> Exercise requirements: Every record needs to come back as written, except for the pictures.

> Data in this exercise:

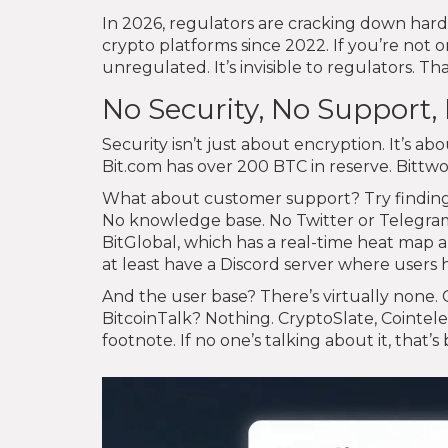
In 2026, regulators are cracking down hard
crypto platforms since 2022. If you’re not on 
unregulated. It’s invisible to regulators. Tha
No Security, No Support
Security isn’t just about encryption. It’s 
Bit.com has over 200 BTC in reserve. Bitt
What about customer support? Try finding a
No knowledge base. No Twitter or Telegra
BitGlobal, which has a real-time heat map 
at least have a Discord server where users 
And the user base? There’s virtually none. 
BitcoinTalk? Nothing. CryptoSlate, Cointel
footnote. If no one’s talking about it, that’s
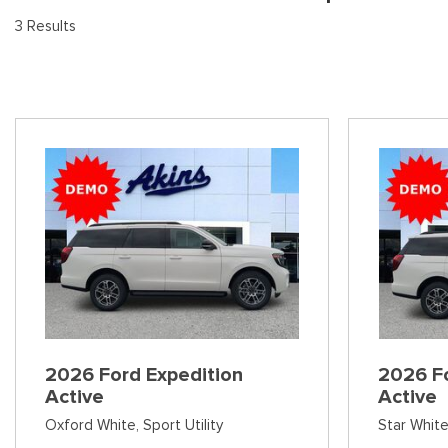
[8
Pre-Owned 
3 Results
Vans
Jeep
E
Used Jeep V
[74]
[6]
[3
Hybrid & Electric
Ram
[99]
[14]
International
[7]
Kenworth
[1]
Hino
[2]
Chevrolet
2026 Ford Expedition
2026 Fo
[137]
Active
Active
Oxford White,
Sport Utility
Star White
Shopping Tools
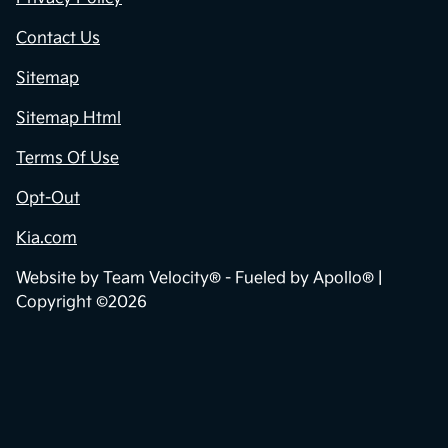
Contact Us
Sitemap
Sitemap Html
Terms Of Use
Opt-Out
Kia.com
Website by
Team Velocity®
- Fueled by Apollo® |
Copyright ©2026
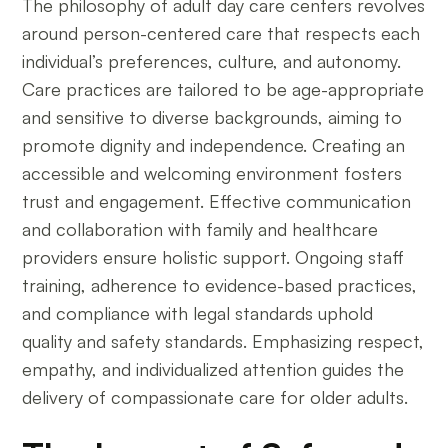
The philosophy of adult day care centers revolves
around person-centered care that respects each
individual’s preferences, culture, and autonomy.
Care practices are tailored to be age-appropriate
and sensitive to diverse backgrounds, aiming to
promote dignity and independence. Creating an
accessible and welcoming environment fosters
trust and engagement. Effective communication
and collaboration with family and healthcare
providers ensure holistic support. Ongoing staff
training, adherence to evidence-based practices,
and compliance with legal standards uphold
quality and safety standards. Emphasizing respect,
empathy, and individualized attention guides the
delivery of compassionate care for older adults.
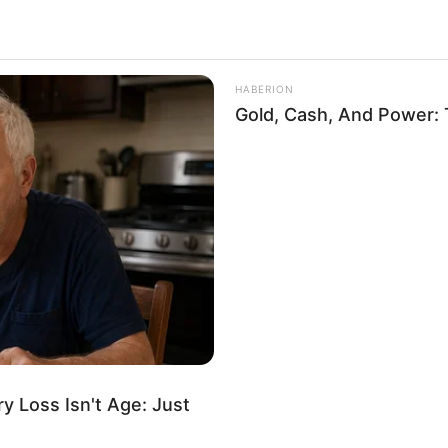
upid
10.2k
Views
HABERION
Gold, Cash, And Power: 
 Loss Isn't Age: Just
ium for a “Blondes Are Not Stupid”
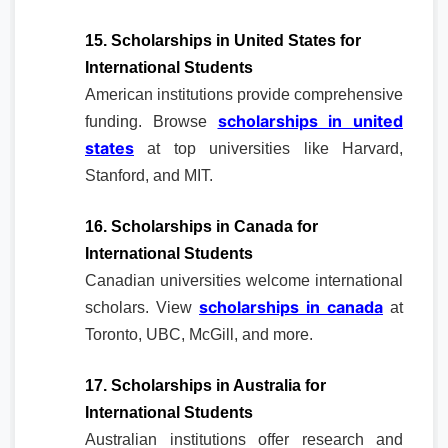
15. Scholarships in United States for
International Students
American institutions provide comprehensive
scholarships in united
funding. Browse
states
at top universities like Harvard,
Stanford, and MIT.
16. Scholarships in Canada for
International Students
Canadian universities welcome international
scholarships in canada
scholars. View
at
Toronto, UBC, McGill, and more.
17. Scholarships in Australia for
International Students
Australian institutions offer research and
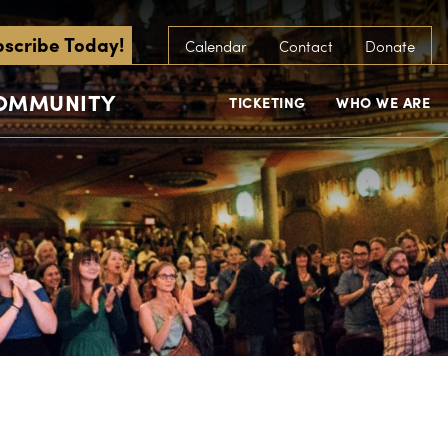
scribe Today!
Calendar
Contact
Donate
COMMUNITY
TICKETING
WHO WE ARE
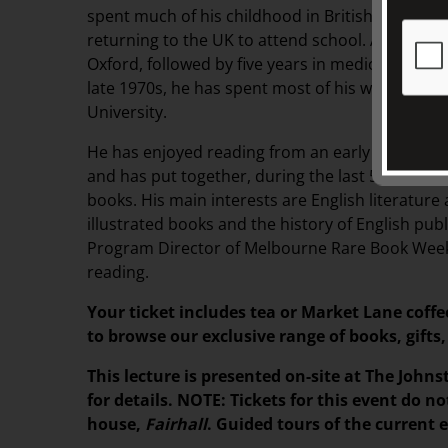
spent much of his childhood in British colonial 
returning to the UK to attend school. After degr
Oxford, followed by five years in medical researc
late 1970s, he has spent most of his working lif
University.
He has enjoyed reading from an early age, and 
and has put together, during the last 55 years, 
books. His main interests are English literature 
illustrated books and the history of English publ
Program Director of Melbourne Rare Book Week.
reading.
Your ticket includes tea or Market Lane coffe
to browse our exclusive range of books, gif
This lecture is presented on-site at The Johns
for details. NOTE: Tickets for this event do no
house,
Fairhall
. Guided tours of the current 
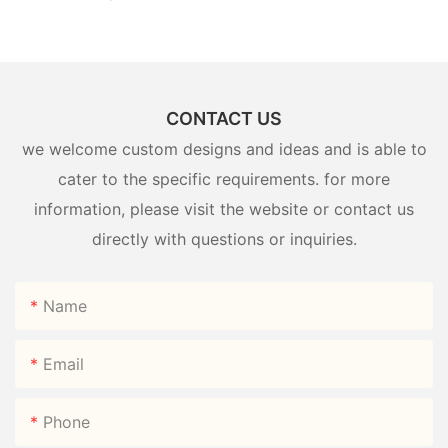
CONTACT US
we welcome custom designs and ideas and is able to
cater to the specific requirements. for more
information, please visit the website or contact us
directly with questions or inquiries.
Name
Email
Phone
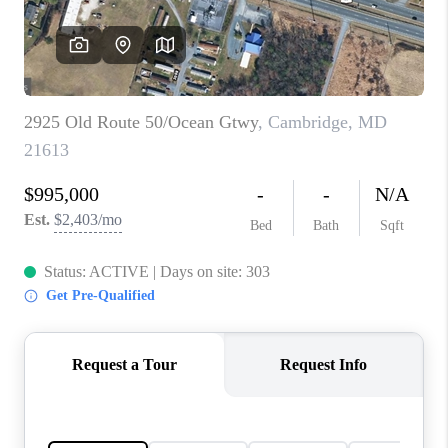
CAREERS
ABOUT PLACE
CONNECT
FAQ
TOP AREAS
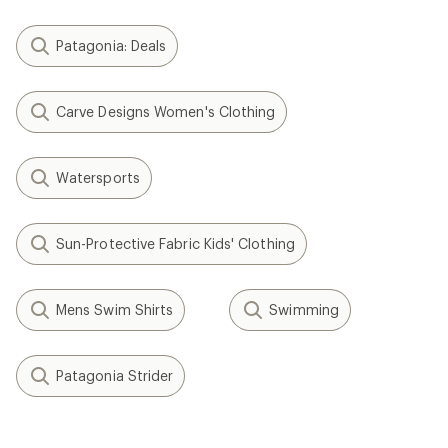
Patagonia: Deals
Carve Designs Women's Clothing
Watersports
Sun-Protective Fabric Kids' Clothing
Mens Swim Shirts
Swimming
Patagonia Strider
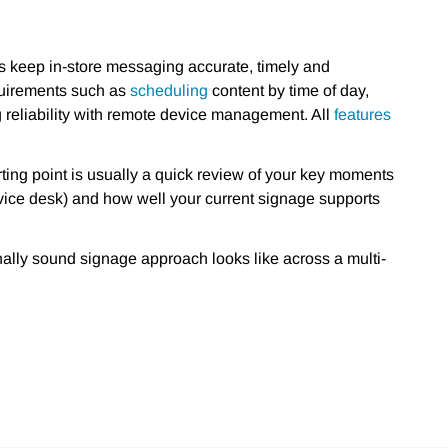
rs keep in-store messaging accurate, timely and
equirements such as
scheduling
content by time of day,
 reliability with remote device management. All
features
rting point is usually a quick review of your key moments
ervice desk) and how well your current signage supports
nally sound signage approach looks like across a multi-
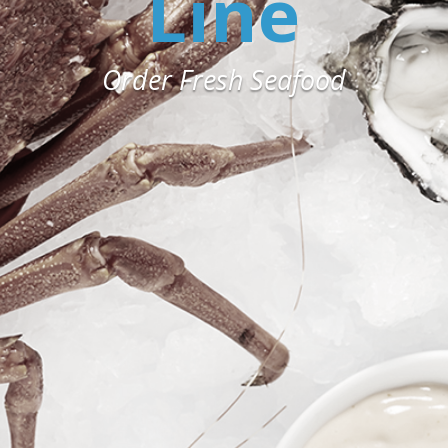
Line
Order Fresh Seafood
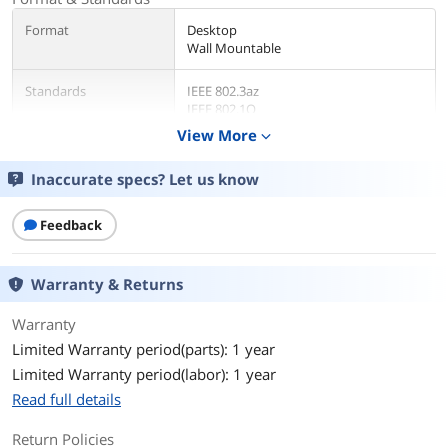
Format
Desktop
Wall Mountable
Standards
IEEE 802.3az
IEEE 802.1Q
IEEE 802.1p
View More
expand_more
IEEE 802.3
IEEE 802.3ab
Inaccurate specs? Let us know
IEEE 802.3u
IEEE 802.3x
Feedback
Network Media
Media Type Supported:
Twisted Pair
Warranty & Returns
Ethernet Technology:
Gigabit Ethernet
Warranty
Limited Warranty period(parts): 1 year
Network Technology:
10/100/1000Base-T
Limited Warranty period(labor): 1 year
Read full details
Network Management
Managed
Type
Return Policies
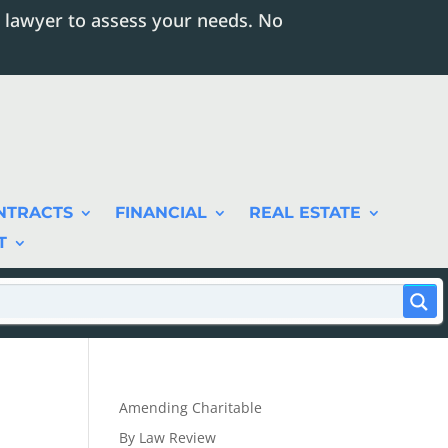
 lawyer to assess your needs. No
NTRACTS
FINANCIAL
REAL ESTATE
T
Amending Charitable
By Law Review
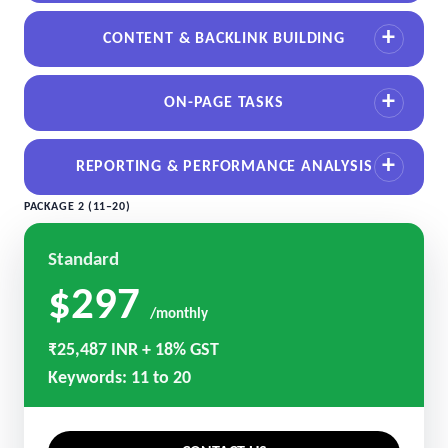
CONTENT & BACKLINK BUILDING
ON-PAGE TASKS
REPORTING & PERFORMANCE ANALYSIS
PACKAGE 2 (11–20)
Standard
$297
/monthly
₹25,487 INR + 18% GST
Keywords: 11 to 20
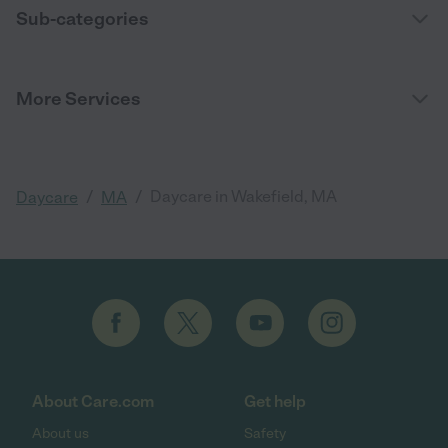
Sub-categories
More Services
/
/
Daycare in Wakefield, MA
Daycare
MA
About Care.com
Get help
About us
Safety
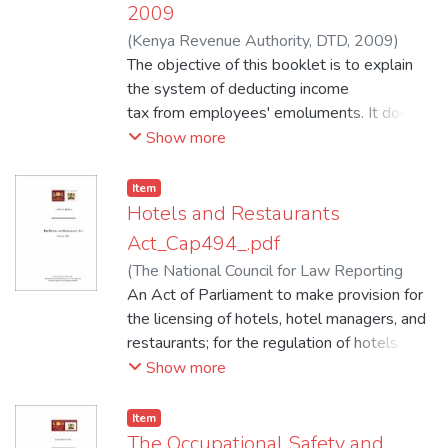
2009
(
Kenya Revenue Authority, DTD
,
2009
)
Kenya Revenue Authority, DTD
The objective of this booklet is to explain
the system of deducting income
tax from employees' emoluments. It does
NOT therefore in any way modify
Show more
or replace the General Legislation (Income
Tax Act Cap 470). It may be
Item
some time before a further reprint is
Hotels and Restaurants
available therefore employers should
Act_Cap494_.pdf
carefully preserve this edition.
(
The National Council for Law Reporting
NOTE:
with thje Authority of Attorney General
An Act of Parliament to make provision for
,
I. This issue contains important amendments
2009
the licensing of hotels, hotel managers, and
)
Kenya Law Reports
affecting P.A.Y.E.
restaurants; for the regulation of hotels and
operations in the year 2009.
restaurants; for the imposition of a levy for
Show more
II. This Edition Incorporates (P38) Monthly
training persons to be employed in hotels
Tax Tables (See Page iii)
and restaurants; and for matters incidental
Item
to and connected with the foregoing.
The Occupational Safety and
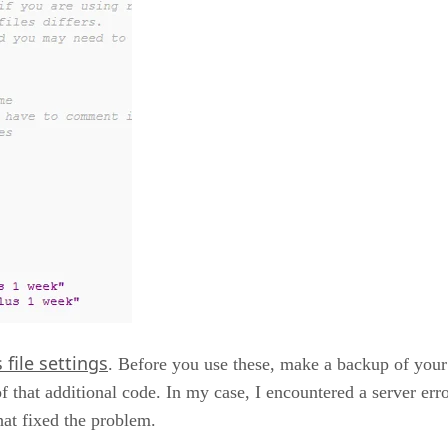
file settings
. Before you use these, make a backup of your 
 of that additional code. In my case, I encountered a server e
that fixed the problem.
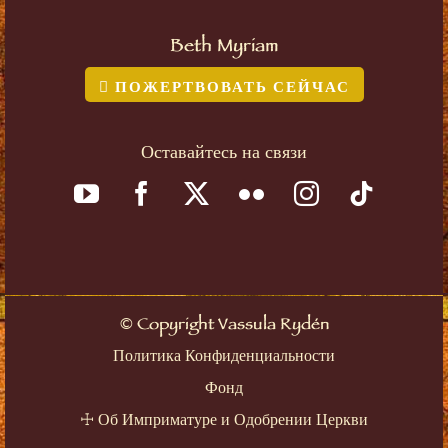
Beth Myriam
ПОЖЕРТВОВАТЬ СЕЙЧАС
Оставайтесь на связи
©
Copyright Vassula Rydén
Политика Конфиденциальности
Фонд
☩
Об Имприматуре и Одобрении Церкви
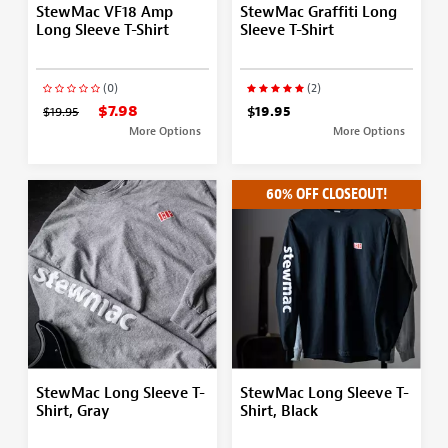
StewMac VF18 Amp
StewMac Graffiti Long
Long Sleeve T-Shirt
Sleeve T-Shirt
(0)
(2)
$7.98
$19.95
$19.95
More Options
More Options
60% OFF CLOSEOUT!
StewMac Long Sleeve T-
StewMac Long Sleeve T-
Shirt, Gray
Shirt, Black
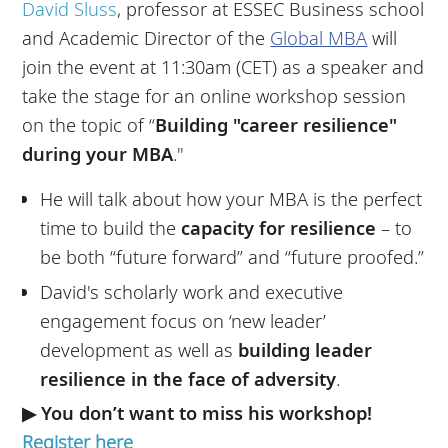
David Sluss
, professor at ESSEC Business school
and Academic Director of the
Global MBA
will
join the event at 11:30am (CET) as a speaker and
take the stage for an online workshop session
on the topic of “
Building "career resilience"
during your MBA
."
He will talk about how your MBA is the perfect
time to build the
capacity for resilience
– to
be both “future forward” and “future proofed.”
David's scholarly work and executive
engagement focus on ‘new leader’
development as well as
building leader
resilience in the face of adversity
.
▶ You don’t want to miss his workshop!
Register here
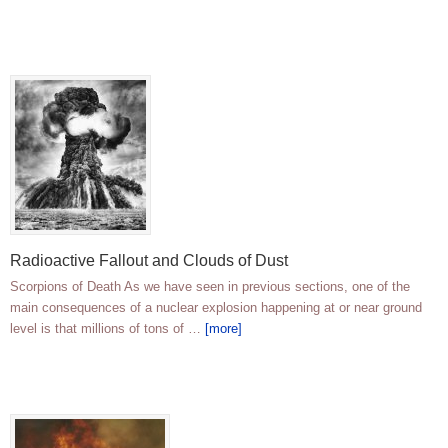
Radioactive Fallout and Clouds of Dust
Scorpions of Death As we have seen in previous sections, one of the
main consequences of a nuclear explosion happening at or near ground
level is that millions of tons of …
[more]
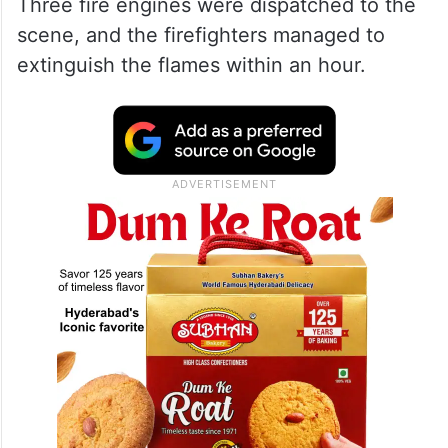
Three fire engines were dispatched to the
scene, and the firefighters managed to
extinguish the flames within an hour.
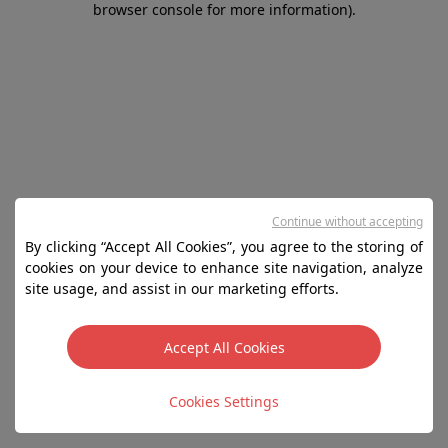
browser console for more information)
.
Continue without accepting
By clicking “Accept All Cookies”, you agree to the storing of
cookies on your device to enhance site navigation, analyze
site usage, and assist in our marketing efforts.
Accept All Cookies
Cookies Settings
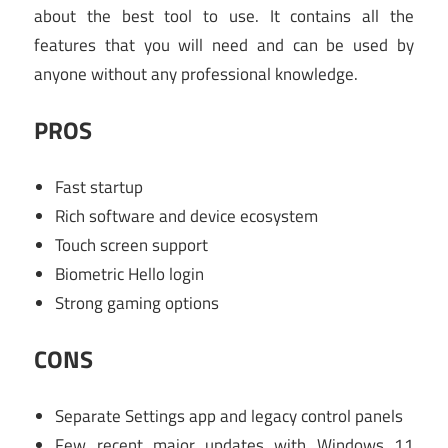
about the best tool to use. It contains all the
features that you will need and can be used by
anyone without any professional knowledge.
PROS
Fast startup
Rich software and device ecosystem
Touch screen support
Biometric Hello login
Strong gaming options
CONS
Separate Settings app and legacy control panels
Few recent major updates with Windows 11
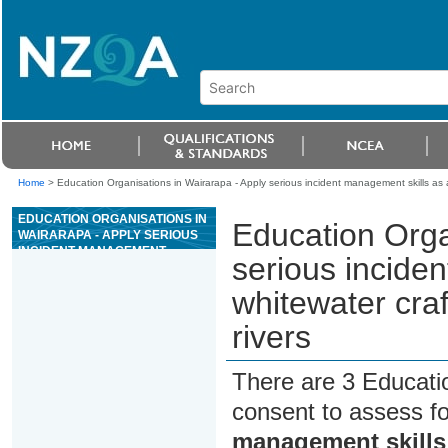
Home
>
Education Organisations in Wairarapa - Apply serious incident management skills as a
EDUCATION ORGANISATIONS IN
Education Orga
WAIRARAPA - APPLY SERIOUS
INCIDENT MANAGEMENT
serious incide
SKILLS AS A WHITEWATER
CRAFT SENIOR GUIDE ON
whitewater craf
GRADE III OR ABOVE RIVERS
rivers
There are 3 Educati
consent to assess f
management skills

> Solution to this task:
In 2026, regulators are cracking down hard
crypto platforms since 2022. If you’re not on 
unregulated. It’s invisible to regulators. Tha
No Security, No Support
Security isn’t just about encryption. It’s 
Bit.com has over 200 BTC in reserve. Bitt
What about customer support? Try finding a
No knowledge base. No Twitter or Telegra
BitGlobal, which has a real-time heat map 
at least have a Discord server where users 
And the user base? There’s virtually none. 
BitcoinTalk? Nothing. CryptoSlate, Cointel
footnote. If no one’s talking about it, that’s
[8
Pre-Owned 
3 Results
Vans
Jeep
E
Used Jeep V
[74]
[6]
[3
Hybrid & Electric
Ram
[99]
[14]
International
[7]
Kenworth
[1]
Hino
[2]
Chevrolet
2026 Ford Expedition
2026 Fo
[137]
Active
Active
Oxford White,
Sport Utility
Star White
Shopping Tools
Contact Us
Sitemap
Sitemap Html
Terms Of Use
Opt-Out
Kia.com
Website by
Team Velocity®
- Fueled by Apollo® |
Copyright ©2026
The philosophy of adult day care centers revolves
around person-centered care that respects each
individual’s preferences, culture, and autonomy.
Care practices are tailored to be age-appropriate
and sensitive to diverse backgrounds, aiming to
promote dignity and independence. Creating an
accessible and welcoming environment fosters
trust and engagement. Effective communication
and collaboration with family and healthcare
providers ensure holistic support. Ongoing staff
training, adherence to evidence-based practices,
and compliance with legal standards uphold
quality and safety standards. Emphasizing respect,
empathy, and individualized attention guides the
delivery of compassionate care for older adults.
upid
10.2k
Views
HABERION
Gold, Cash, And Power: 
 Loss Isn't Age: Just
ium for a “Blondes Are Not Stupid”
15. Scholarships in United States for
International Students
American institutions provide comprehensive
scholarships in united
funding. Browse
states
at top universities like Harvard,
Stanford, and MIT.
16. Scholarships in Canada for
International Students
Canadian universities welcome international
scholarships in canada
scholars. View
at
Toronto, UBC, McGill, and more.
17. Scholarships in Australia for
International Students
Australian institutions offer research and
scribe Today!
Calendar
Contact
Donate
COMMUNITY
TICKETING
WHO WE ARE
spent much of his childhood in British colonial 
returning to the UK to attend school. After degr
Oxford, followed by five years in medical researc
late 1970s, he has spent most of his working lif
University.
He has enjoyed reading from an early age, and 
and has put together, during the last 55 years, 
books. His main interests are English literature 
illustrated books and the history of English publ
Program Director of Melbourne Rare Book Week.
reading.
Your ticket includes tea or Market Lane coffe
to browse our exclusive range of books, gif
This lecture is presented on-site at The Johns
for details. NOTE: Tickets for this event do no
house,
Fairhall
. Guided tours of the current 
CONTACT US
we welcome custom designs and ideas and is able to
cater to the specific requirements. for more
information, please visit the website or contact us
directly with questions or inquiries.
Name
Email
Phone
CAREERS
ABOUT PLACE
CONNECT
FAQ
TOP AREAS
Patagonia: Deals
Carve Designs Women's Clothing
Watersports
Sun-Protective Fabric Kids' Clothing
Mens Swim Shirts
Swimming
Patagonia Strider
rs keep in-store messaging accurate, timely and
equirements such as
scheduling
content by time of day,
 reliability with remote device management. All
features
rting point is usually a quick review of your key moments
ervice desk) and how well your current signage supports
nally sound signage approach looks like across a multi-
Line
Order Fresh Seafood
Format
Desktop
Wall Mountable
Standards
IEEE 802.3az
IEEE 802.1Q
IEEE 802.1p
View More
expand_more
IEEE 802.3
IEEE 802.3ab
Inaccurate specs? Let us know
IEEE 802.3u
IEEE 802.3x
Feedback
Network Media
Media Type Supported:
Twisted Pair
Warranty & Returns
Ethernet Technology:
Gigabit Ethernet
Warranty
Limited Warranty period(parts): 1 year
Network Technology:
10/100/1000Base-T
Limited Warranty period(labor): 1 year
Read full details
Network Management
Managed
Type
Return Policies
 lawyer to assess your needs. No
NTRACTS
FINANCIAL
REAL ESTATE
T
Amending Charitable
By Law Review
CONTENT & BACKLINK BUILDING
ON-PAGE TASKS
REPORTING & PERFORMANCE ANALYSIS
PACKAGE 2 (11–20)
Standard
$297
/monthly
₹25,487 INR + 18% GST
Keywords: 11 to 20
Sub-categories
More Services
/
/
Daycare in Wakefield, MA
Daycare
MA
About Care.com
Get help
About us
Safety
2009
(
Kenya Revenue Authority, DTD
,
2009
)
Kenya Revenue Authority, DTD
The objective of this booklet is to explain
the system of deducting income
tax from employees' emoluments. It does
NOT therefore in any way modify
Show more
or replace the General Legislation (Income
Tax Act Cap 470). It may be
Item
some time before a further reprint is
Hotels and Restaurants
available therefore employers should
Act_Cap494_.pdf
carefully preserve this edition.
(
The National Council for Law Reporting
NOTE:
with thje Authority of Attorney General
An Act of Parliament to make provision for
,
I. This issue contains important amendments
2009
the licensing of hotels, hotel managers, and
)
Kenya Law Reports
affecting P.A.Y.E.
restaurants; for the regulation of hotels and
operations in the year 2009.
restaurants; for the imposition of a levy for
Show more
II. This Edition Incorporates (P38) Monthly
training persons to be employed in hotels
Tax Tables (See Page iii)
and restaurants; and for matters incidental
Item
to and connected with the foregoing.
The Occupational Safety and
file settings
. Before you use these, make a backup of your 
 of that additional code. In my case, I encountered a server e
that fixed the problem.
Beth Myriam
ПОЖЕРТВОВАТЬ СЕЙЧАС
Оставайтесь на связи
©
Copyright Vassula Rydén
Политика Конфиденциальности
Фонд
☩
Об Имприматуре и Одобрении Церкви
StewMac VF18 Amp
StewMac Graffiti Long
Long Sleeve T-Shirt
Sleeve T-Shirt
(0)
(2)
$7.98
$19.95
$19.95
More Options
More Options
60% OFF CLOSEOUT!
StewMac Long Sleeve T-
StewMac Long Sleeve T-
Shirt, Gray
Shirt, Black
David Sluss
, professor at ESSEC Business school
and Academic Director of the
Global MBA
will
join the event at 11:30am (CET) as a speaker and
take the stage for an online workshop session
on the topic of “
Building "career resilience"
during your MBA
."
He will talk about how your MBA is the perfect
time to build the
capacity for resilience
– to
be both “future forward” and “future proofed.”
David's scholarly work and executive
engagement focus on ‘new leader’
development as well as
building leader
resilience in the face of adversity
.
▶ You don’t want to miss his workshop!
Register here
Radioactive Fallout and Clouds of Dust
Scorpions of Death As we have seen in previous sections, one of the
main consequences of a nuclear explosion happening at or near ground
level is that millions of tons of …
[more]
Three fire engines were dispatched to the
scene, and the firefighters managed to
extinguish the flames within an hour.
browser console for more information)
.
Continue without accepting
By clicking “Accept All Cookies”, you agree to the storing of
cookies on your device to enhance site navigation, analyze
site usage, and assist in our marketing efforts.
Accept All Cookies
Cookies Settings
about the best tool to use. It contains all the
features that you will need and can be used by
anyone without any professional knowledge.
PROS
Fast startup
Rich software and device ecosystem
Touch screen support
Biometric Hello login
Strong gaming options
CONS
Separate Settings app and legacy control panels
Few recent major updates with Windows 11
Home
>
Education Organisations in Wairarapa - Apply serious incident management skills as a
EDUCATION ORGANISATIONS IN
Education Orga
WAIRARAPA - APPLY SERIOUS
INCIDENT MANAGEMENT
serious incide
SKILLS AS A WHITEWATER
CRAFT SENIOR GUIDE ON
whitewater craf
GRADE III OR ABOVE RIVERS
rivers
There are 3 Educati
consent to assess f
management skills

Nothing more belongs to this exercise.